(Stored data entries)
──────────────────────────────

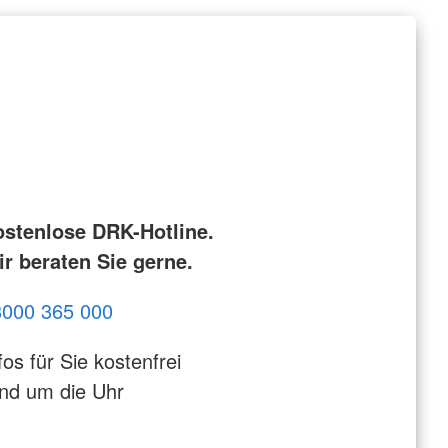
ostenlose DRK-Hotline.
r beraten Sie gerne.
8000 365 000
fos für Sie kostenfrei
nd um die Uhr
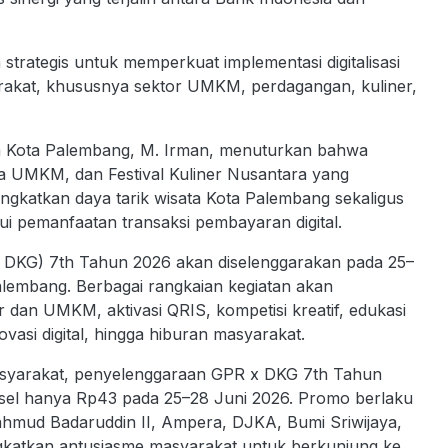
trategis untuk memperkuat implementasi digitalisasi
rakat, khususnya sektor UMKM, perdagangan, kuliner,
ata Kota Palembang, M. Irman, menuturkan bahwa
 UMKM, dan Festival Kuliner Nusantara yang
katkan daya tarik wisata Kota Palembang sekaligus
 pemanfaatan transaksi pembayaran digital.
x DKG) 7th Tahun 2026 akan diselenggarakan pada 25–
alembang. Berbagai rangkaian kegiatan akan
ner dan UMKM, aktivasi QRIS, kompetisi kreatif, edukasi
ovasi digital, hingga hiburan masyarakat.
masyarakat, penyelenggaraan GPR x DKG 7th Tahun
sel hanya Rp43 pada 25–28 Juni 2026. Promo berlaku
ahmud Badaruddin II, Ampera, DJKA, Bumi Sriwijaya,
ingkatkan antusiasme masyarakat untuk berkunjung ke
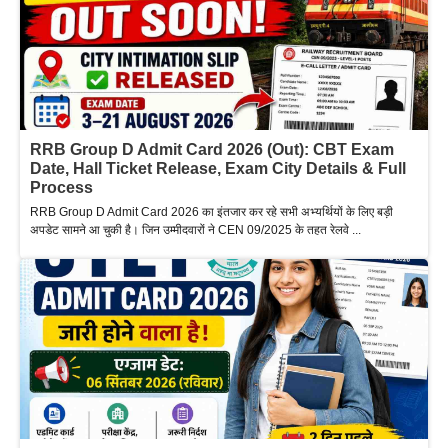
RRB Group D Admit Card 2026 (Out): CBT Exam
Date, Hall Ticket Release, Exam City Details & Full
Process
RRB Group D Admit Card 2026 का इंतजार कर रहे सभी अभ्यर्थियों के लिए बड़ी
अपडेट सामने आ चुकी है। जिन उम्मीदवारों ने CEN 09/2025 के तहत रेलवे ...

──────────────────────────────

== BRIEF ==
Give back exactly, and only, the lines from the one holding "ingkatkan antusiasme masyarakat" through the last line of the entries, with every picture omitted.

== COMPLETED TASK ==
ingkatkan antusiasme masyarakat untuk berkunjung ke
RRB Group D Admit Card 2026 (Out): CBT Exam
Date, Hall Ticket Release, Exam City Details & Full
Process
RRB Group D Admit Card 2026 का इंतजार कर रहे सभी अभ्यर्थियों के लिए बड़ी
अपडेट सामने आ चुकी है। जिन उम्मीदवारों ने CEN 09/2025 के तहत रेलवे ...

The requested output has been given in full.